Bana doğumu, yaşamı, ölümü ve nefes sayısını hatırlatan Eski Camii’de epey zaman geçirdim. Nefes sayımız belliyken, bizim yapabileceğimiz sadece doğumdan son nefese kadar kaderimizi şekillendirmekti. Allah’a dua ettim… Her şeyin hayırlısını dilerken, kaderimi de en hayırlı biçimde şekillendirmeyi diledim. Nefes sayım belliydi zaten. Sonra gideceğim yer de belliydi… Birden gelip bire dönecektim. Çünkü O’nun bir parçasını taşıyordum…

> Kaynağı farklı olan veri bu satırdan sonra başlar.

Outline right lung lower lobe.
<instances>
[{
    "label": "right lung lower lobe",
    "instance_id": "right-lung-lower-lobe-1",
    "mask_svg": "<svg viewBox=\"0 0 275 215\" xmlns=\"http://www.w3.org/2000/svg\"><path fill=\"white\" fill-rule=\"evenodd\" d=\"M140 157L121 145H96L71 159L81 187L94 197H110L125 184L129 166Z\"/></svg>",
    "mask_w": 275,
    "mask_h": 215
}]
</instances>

Edirne’de ruhumu doyururken bedenim, “ben de açım” diye isyan ediyordu. Bedenime kulak vererek hayatta Edirne’den başka bir yerde yemediğim ciğeri yemek üzere bir restorana doğru yol aldım. İncecik kağıt gibi kesilmiş ciğerler çıtır çıtır kızartılıp mideleri bayram ettirirken, özel yoğurt ve acı sevenler için kurutulmuş biber tam da beden için cennetin tanımıydı!

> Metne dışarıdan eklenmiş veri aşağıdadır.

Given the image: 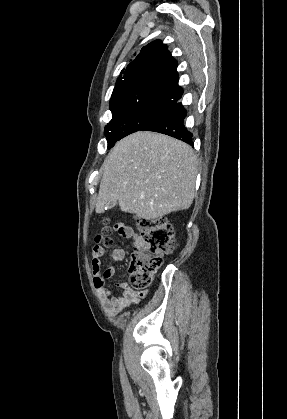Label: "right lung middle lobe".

Ziyafetten sonra havanın yavaş yavaş kararmaya başladığını fark ettik. Padişah IV. Mehmet tarafından yaptırılan Av Köşkü’ne giderken kocaman ağaçlar birbirlerine sarılırcasına yolun iki yanında konumlanmışlar, tünel görevi görüyorlardı. Tarihi bir mekan olan bu köşk 2002 yılında Edirne Belediyesi tarafından restore edilmişti. Semaver ile çay sipariş ettiğinizde ağaçların altında hafif esintiyle tarihi de hissederek saatlerce oturabilirdiniz.
Tabii ki bizim yolumuz uzun, ertesi gün işimiz çoktu. Biraz daha zaman isterdik ama tek satın alınamayan ya da kandırılamayan şey zaman olduğuna göre, İstanbul’a dönmek üzere yola koyulmalıydık.
İyi gezdik, ruhumuzu da iyi doyurduk ve Edirne’ye veda ettik.